I suspect that for concurrent case some of the requests cancels the context that forces other requests to fail

lwsanty commented 4 years ago

OK, I think I can minimize and change the bug's description if parallelism != 1 and some query performed, for example

select file_path, uast(blob_content) name 
from refs natural 
join commit_files natural 
join blobs 
where LANGUAGE(file_path) = 'Go' 
limit 10

it causes context cancel, but it should not

lwsanty commented 4 years ago

I have done a small investigation according to my previous comment and wanted to mention on more version here.

IMO the problem of canceled context lies in the specification of go-mysql-server in parallelism mode with the queries that have a limit. Let's consider the cases:

lwsanty commented 4 years ago

As discussed with @erizocosmico exchange nodes do not know parent nodes which limit nodes + they work unsynced.

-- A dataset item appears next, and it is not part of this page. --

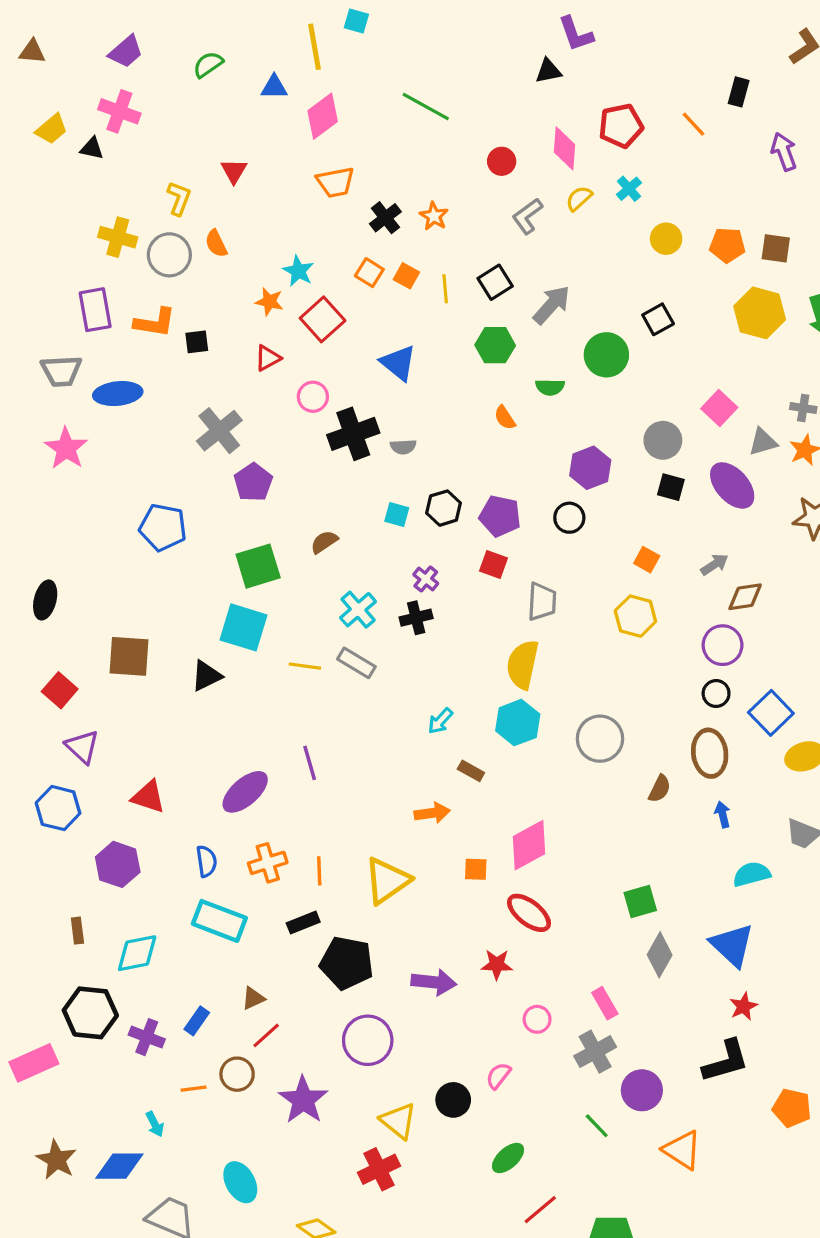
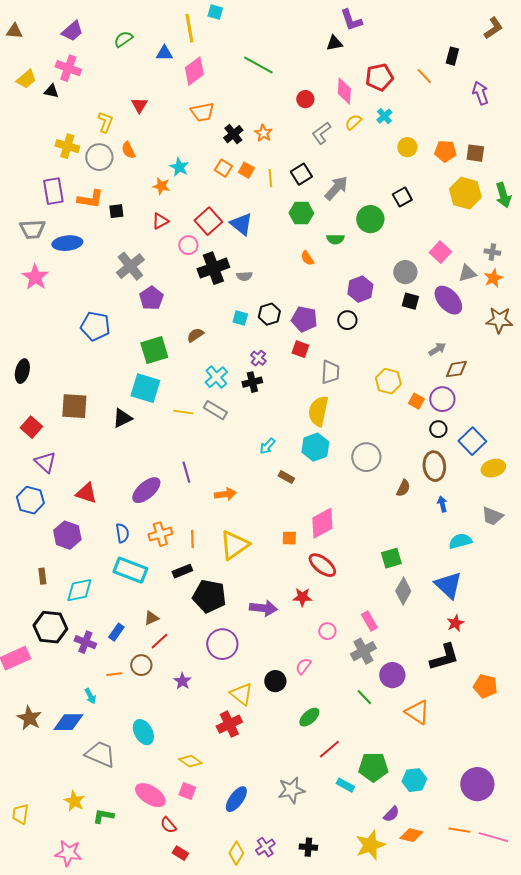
red square: (323, 319) -> (208, 221), moved
orange square: (647, 560) -> (416, 401), moved
orange arrow: (432, 813) -> (225, 494), moved
purple star: (303, 1100) -> (182, 681), size x0.6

At the same time this extra exchange routine does not affect anything harmfully as it fails with context cancel with time. Fixing it is probably time consuming.

Taking everything into account we agreed to keep this behavior as a feature. From my side I will update the test suite to ignore context canceled error.